Mexico City, Mexico - Chilangos who complain that the peso isn’t worth a squat are only telling a half-truth. In reality, the peso is worth two squats — at least that’ll be the exchange rate on the Mexico City metro system starting next month.
In an effort to fight obesity, the government of Mexico City will begin offering free subway rides in exchange for 10 squats in front of a ticket-dispensing motion sensor. That’s a five peso value for just a bit of huffing and puffing.
The joint initiative is being launched by the city’s Ministry of Public Health and the private sector to motivate Mexicans to lose weight in a country where obesity levels outranked those of the United States in 2013.
Mexico also had the dubious distinction of being home to Manuel Uribe, who was the fattest man in the world (and at one point weighed 1,300 pounds) before dying of health complications last year.

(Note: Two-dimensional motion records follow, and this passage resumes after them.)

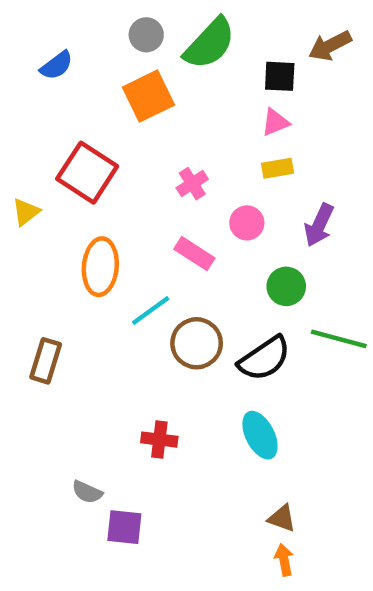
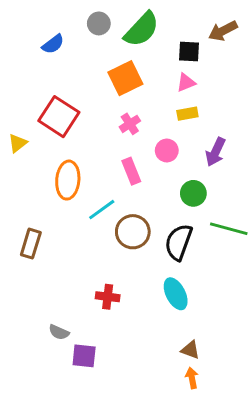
blue semicircle: (57, 65) -> (53, 44), moved
orange square: (148, 96) -> (125, 78), moved
pink rectangle: (194, 254) -> (131, 171), turned 35
black semicircle: (264, 359) -> (179, 242), turned 144

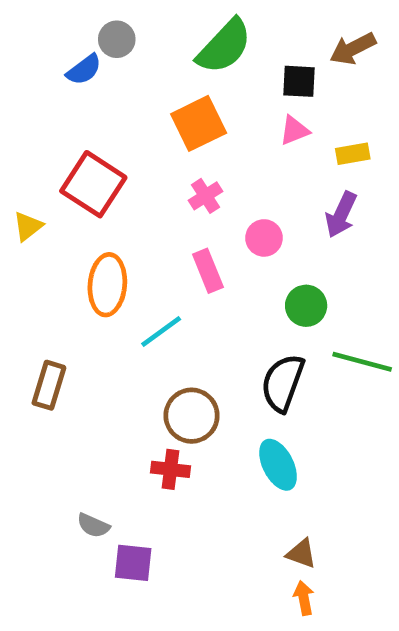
gray circle: (99, 23) -> (117, 39), moved
yellow rectangle: (187, 114) -> (353, 154), moved
purple arrow: (216, 152) -> (341, 215), moved
brown circle: (133, 232) -> (192, 416), moved

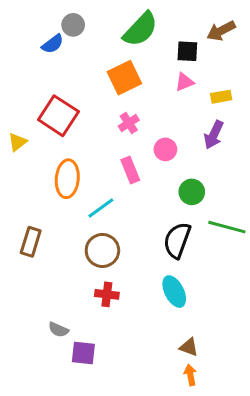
brown circle: (192, 416) -> (102, 250), moved

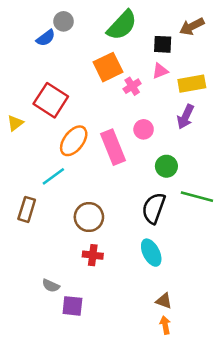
yellow rectangle: (221, 97) -> (192, 84), size x1.5
pink cross: (129, 123) -> (132, 86), moved
pink rectangle: (130, 170) -> (113, 147), size x1.5
orange ellipse: (67, 179) -> (74, 141), moved, turned 32
cyan line: (101, 208) -> (53, 176), moved

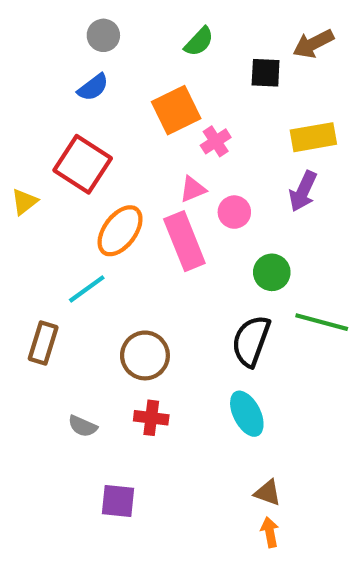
green semicircle: (122, 25) -> (199, 42), size x0.6
blue semicircle: (46, 38) -> (93, 87), moved
pink triangle: (160, 71) -> (193, 189), moved
gray semicircle: (51, 286) -> (83, 426), moved

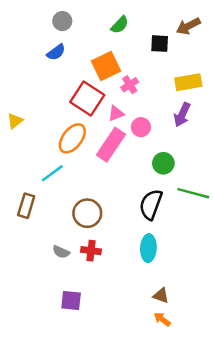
red square: (83, 164) -> (87, 98), moved
pink rectangle: (184, 241) -> (111, 145), turned 56
cyan ellipse: (247, 414) -> (148, 248), turned 30
gray semicircle: (83, 426) -> (61, 252), moved
orange arrow: (270, 532) -> (162, 319), turned -42

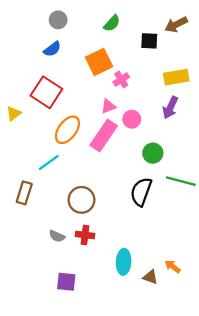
red square: (87, 98) -> (46, 92), moved
cyan ellipse: (148, 248) -> (124, 262), moved
orange arrow: (162, 319) -> (173, 267), moved

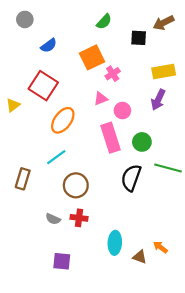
gray circle: (58, 20) -> (25, 19), moved
pink rectangle: (104, 136) -> (110, 138), moved, turned -52
cyan line: (49, 162) -> (56, 157), moved

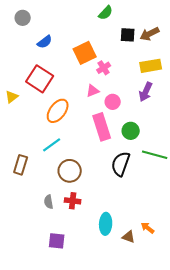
green semicircle: (104, 22) -> (106, 13), moved
brown arrow: (164, 23) -> (150, 34), moved
gray semicircle: (53, 219) -> (49, 202), turned 56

Public officials are eager to end that trend and combat what Health Minister José Armando Ahued calls "the number one health issue" in the country.
As a first step, the city will install 30 squat machines in 15 heavily transited metro stations throughout the capital. The Health Ministry will also hand out pedometers to the first 80,000 people who join the subway-squat program to help them track their energy output.
That incentive isn’t quite as attractive as one implemented in Dubai in 2013, when the government offered to pay its citizens 1 gram of gold for every 2.2 pounds they managed to drop. But Mexico is making a conscious effort to slim down.
The Russian government piloted a similar subway squat program last year, when they offered free metro tickets in Moscow in exchange for 30 up-downs in under two minutes.
Mexico, however, will start slower. But the city is not just about exercising the body. Last year the Ministry of Culture launched a campaign to promote reading in metro stations and planned to give away 200 thousand books.